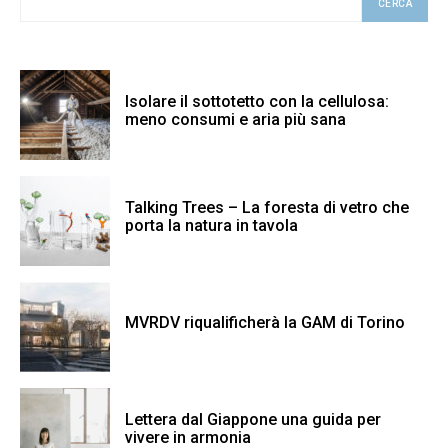
CERCA
Isolare il sottotetto con la cellulosa:
meno consumi e aria più sana
Talking Trees – La foresta di vetro che
porta la natura in tavola
MVRDV riqualificherà la GAM di Torino
Lettera dal Giappone una guida per
vivere in armonia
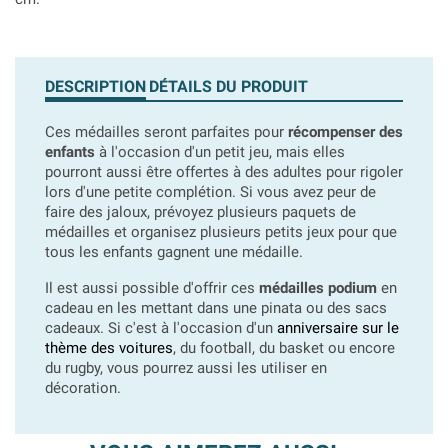
DESCRIPTION
DÉTAILS DU PRODUIT
Ces médailles seront parfaites pour
récompenser des
enfants
à l'occasion d'un petit jeu, mais elles
pourront aussi être offertes à des adultes pour rigoler
lors d'une petite complétion. Si vous avez peur de
faire des jaloux, prévoyez plusieurs paquets de
médailles et organisez plusieurs petits jeux pour que
tous les enfants gagnent une médaille.
Il est aussi possible d'offrir ces
médailles podium
en
cadeau en les mettant dans une pinata ou des sacs
cadeaux. Si c'est à l'occasion d'un
anniversaire sur le
thème des voitures
, du football, du basket ou encore
du rugby, vous pourrez aussi les utiliser en
décoration.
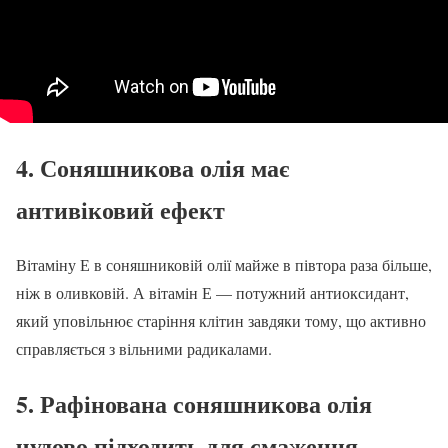
4. Соняшникова олія має
антивіковий ефект
Вітаміну Е в соняшниковій олії майже в півтора раза більше,
ніж в оливковій. А вітамін Е — потужний антиоксидант,
який уповільнює старіння клітин завдяки тому, що активно
справляється з вільними радикалами.
5. Рафінована соняшникова олія
чудово підходить для смаження.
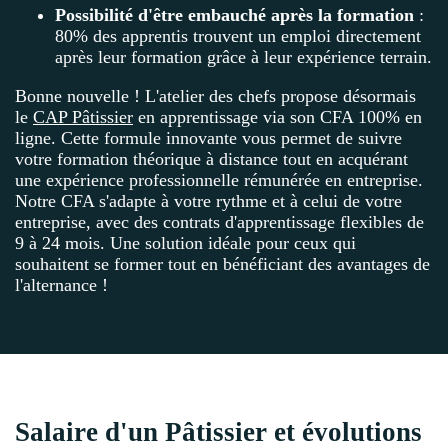
Possibilité d'être embauché après la formation
:
80% des apprentis trouvent un emploi directement
après leur formation grâce à leur expérience terrain.
Bonne nouvelle ! L'atelier des chefs propose désormais
le
CAP Pâtissier
en apprentissage via son CFA 100% en
ligne. Cette formule innovante vous permet de suivre
votre formation théorique à distance tout en acquérant
une expérience professionnelle rémunérée en entreprise.
Notre CFA s'adapte à votre rythme et à celui de votre
entreprise, avec des contrats d'apprentissage flexibles de
9 à 24 mois. Une solution idéale pour ceux qui
souhaitent se former tout en bénéficiant des avantages de
l'alternance !
Salaire d'un Pâtissier et évolutions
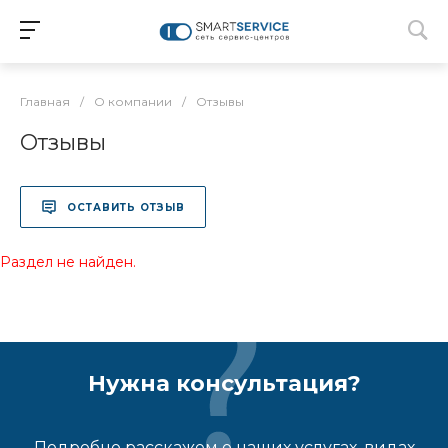
Главная
/
О компании
/
Отзывы
Отзывы
ОСТАВИТЬ ОТЗЫВ
Раздел не найден.
Нужна консультация?
Подробно расскажем о наших услугах, видах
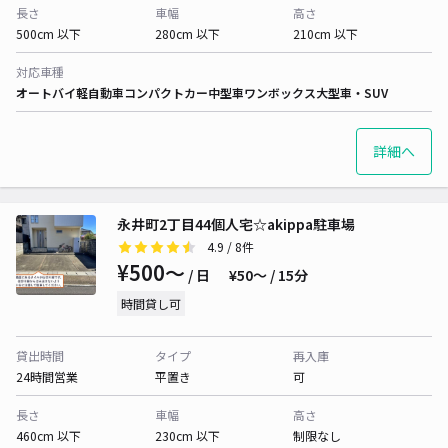
長さ
車幅
高さ
500cm 以下
280cm 以下
210cm 以下
対応車種
オートバイ
軽自動車
コンパクトカー
中型車
ワンボックス
大型車・SUV
詳細へ
永井町2丁目44個人宅☆akippa駐車場
4.9
/ 8件
¥500〜
/ 日
¥50〜 / 15分
時間貸し可
貸出時間
タイプ
再入庫
24時間営業
平置き
可
長さ
車幅
高さ
460cm 以下
230cm 以下
制限なし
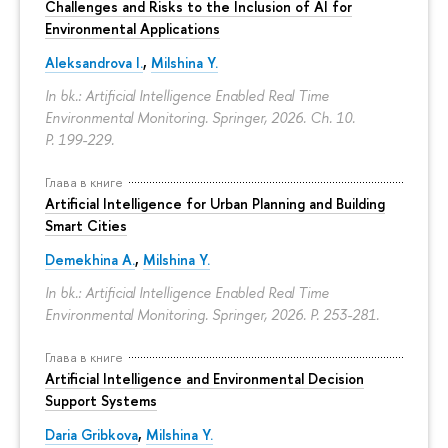
Challenges and Risks to the Inclusion of AI for
Environmental Applications
Aleksandrova I.
,
Milshina Y.
In bk.: Artificial Intelligence Enabled Real Time
Environmental Monitoring. Springer, 2026. Ch. 10.
P. 199-229.
Глава в книге
Artificial Intelligence for Urban Planning and Building
Smart Cities
Demekhina A.
,
Milshina Y.
In bk.: Artificial Intelligence Enabled Real Time
Environmental Monitoring. Springer, 2026.
P. 253-281.
Глава в книге
Artificial Intelligence and Environmental Decision
Support Systems
Daria Gribkova
,
Milshina Y.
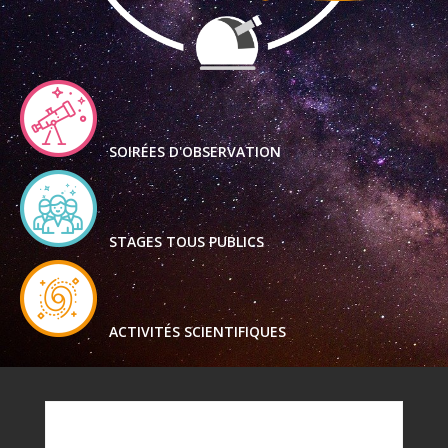
SOIRÉES D'OBSERVATION
STAGES TOUS PUBLICS
ACTIVITÉS SCIENTIFIQUES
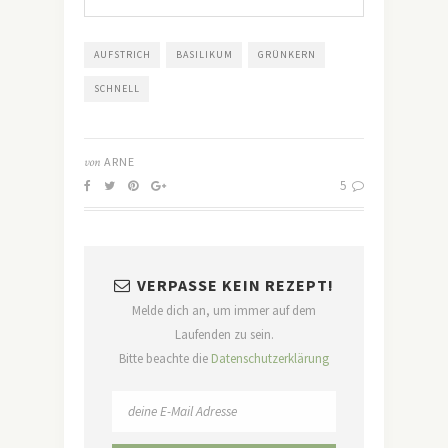
AUFSTRICH
BASILIKUM
GRÜNKERN
SCHNELL
von
ARNE
5
VERPASSE KEIN REZEPT!
Melde dich an, um immer auf dem
Laufenden zu sein.
Bitte beachte die
Datenschutzerklärung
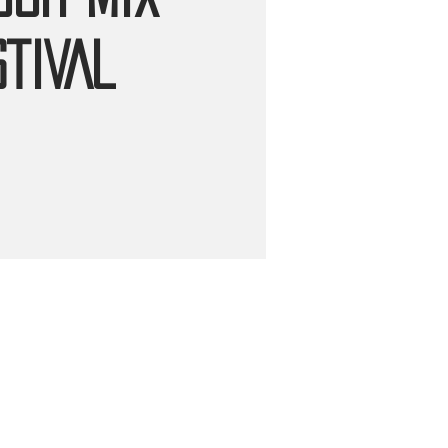
TIVAL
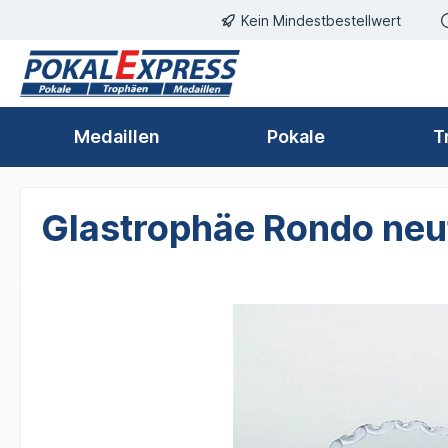
Kein Mindestbestellwert
springen
Zur Hauptnavigation springen
Medaillen
Pokale
T
Glastrophäe Rondo neu
Bildergalerie überspringen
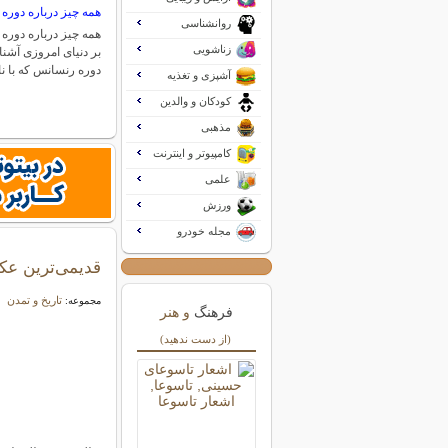
همه چیز درباره دوره
روانشناسی
همه چیز درباره دوره 
زناشویی
بر دنیای امروزی آشن
دوره رنسانس که با ن
آشپزی و تغذیه
کودکان و والدین
مذهبی
کامپیوتر و اینترنت
علمی
ورزش
مجله خودرو
قدیمی‌ترین عک
تاریخ و تمدن
مجموعه:
فرهنگ
و هنر
(از دست ندهید)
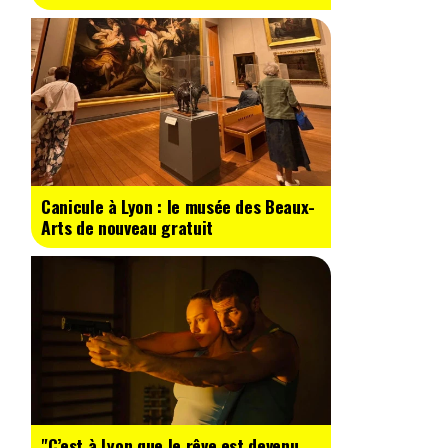
Canicule à Lyon : le musée des Beaux-
Arts de nouveau gratuit
"C’est à Lyon que le rêve est devenu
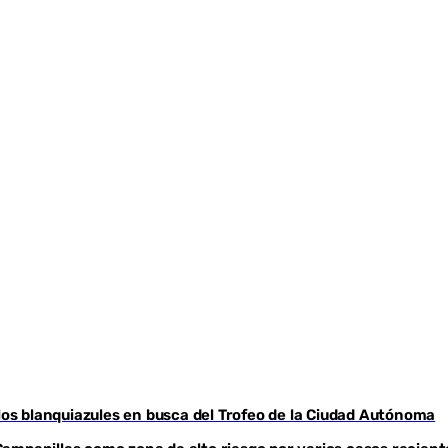
Youtube
s blanquiazules en busca del Trofeo de la Ciudad Autónoma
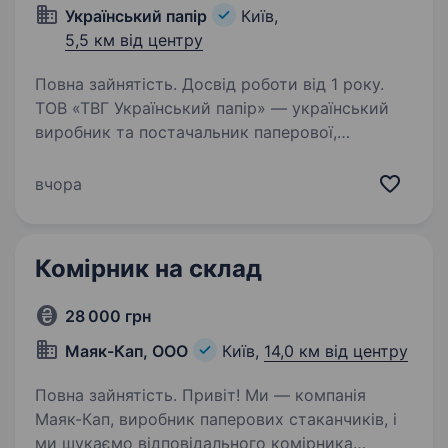
Український папір
Київ,
5,5 км від центру
Повна зайнятість. Досвід роботи від 1 року.
ТОВ «ТВГ Український папір» — український
виробник та постачальник паперової,
канцелярської та господарчої продукції, який
уже понад 30 років успішно працює на ринку
вчора
України. Ми постійно розвиваємося,
вдосконалюємо…
Комірник на склад
28 000 грн
Маяк-Кап, ООО
Київ,
14,0 км від центру
Повна зайнятість. Привіт! Ми — компанія
Маяк-Кап, виробник паперових стаканчиків, і
ми шукаємо відповідального комірника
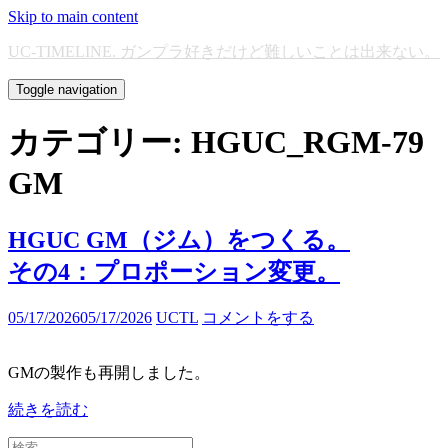
Skip to main content
UC-TIMELINE. ガンプラ好きだけど難しいことは出来ない。
Toggle navigation
カテゴリー:
HGUC_RGM-79
GM
HGUC GM（ジム）をつくる。
その4：プロポーション変更。
05/17/2026
05/17/2026
UCTL
コメントをする
GMの製作も再開しました。
続きを読む
検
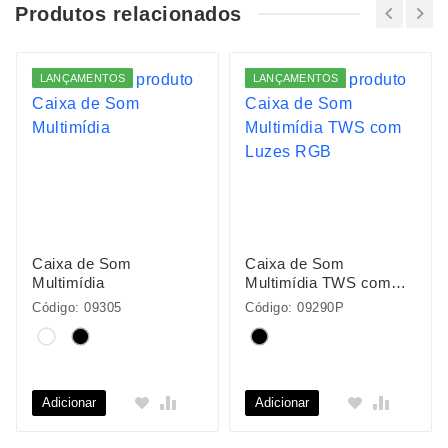
Produtos relacionados
LANÇAMENTOS
LANÇAMENTOS
Caixa de Som
Caixa de Som
Multimídia
Multimídia TWS com
Luzes RGB
Código: 09305
Código: 09290P
Adicionar
Adicionar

+ + + +

- **WHAT YOU HAVE TO DO**
Copy out every line of the listing that contains the string "tout".

- **EXERCISE SOLUTION**
votre formation théorique à distance tout en acquérant
souhaitent se former tout en bénéficiant des avantages de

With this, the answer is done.